> PROVIDED ENTRIES
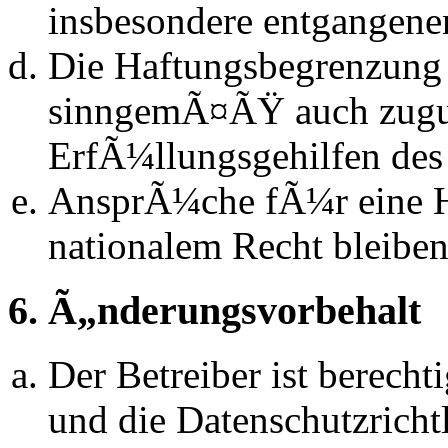
insbesondere entgangen
Die Haftungsbegrenzung d
sinngemÃ¤ÃŸ auch zugun
ErfÃ¼llungsgehilfen des 
AnsprÃ¼che fÃ¼r eine 
nationalem Recht bleibe
6. Ã„nderungsvorbehalt
Der Betreiber ist berech
und die Datenschutzrich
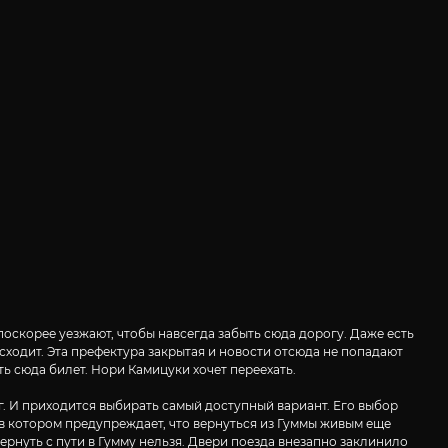
поскорее уезжают, чтобы навсегда забыть сюда дорогу. Даже есть
исходит. Эта префектура закрытая и новости отсюда не попадают
ь сюда билет. Нори Камицуки хочет переехать.
г. И приходится выбирать самый доступный вариант. Его выбор
 в котором предупреждает, что вернуться из Гуммы живым еще
ернуть с пути в Гумму нельзя. Двери поезда внезапно заклинило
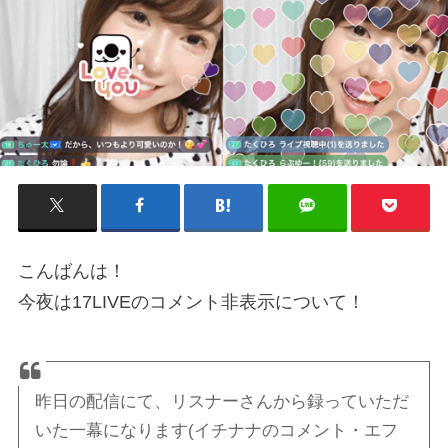
こんばんは！
今夜は17LIVEのコメント非表示について！
昨日の配信にて、リスナーさんから録っていただ
いた一幕になります(イチナナのコメント・エフ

> TASK DETAILS
What is needed is a word-for-word restatement of the lines from the one holding "ернуть с пути" to the final line of the data above, inclusive, without any pictures.

> OUTPUT OF THE EXERCISE
ернуть с пути в Гумму нельзя. Двери поезда внезапно заклинило
こんばんは！
今夜は17LIVEのコメント非表示について！
昨日の配信にて、リスナーさんから録っていただ
いた一幕になります(イチナナのコメント・エフ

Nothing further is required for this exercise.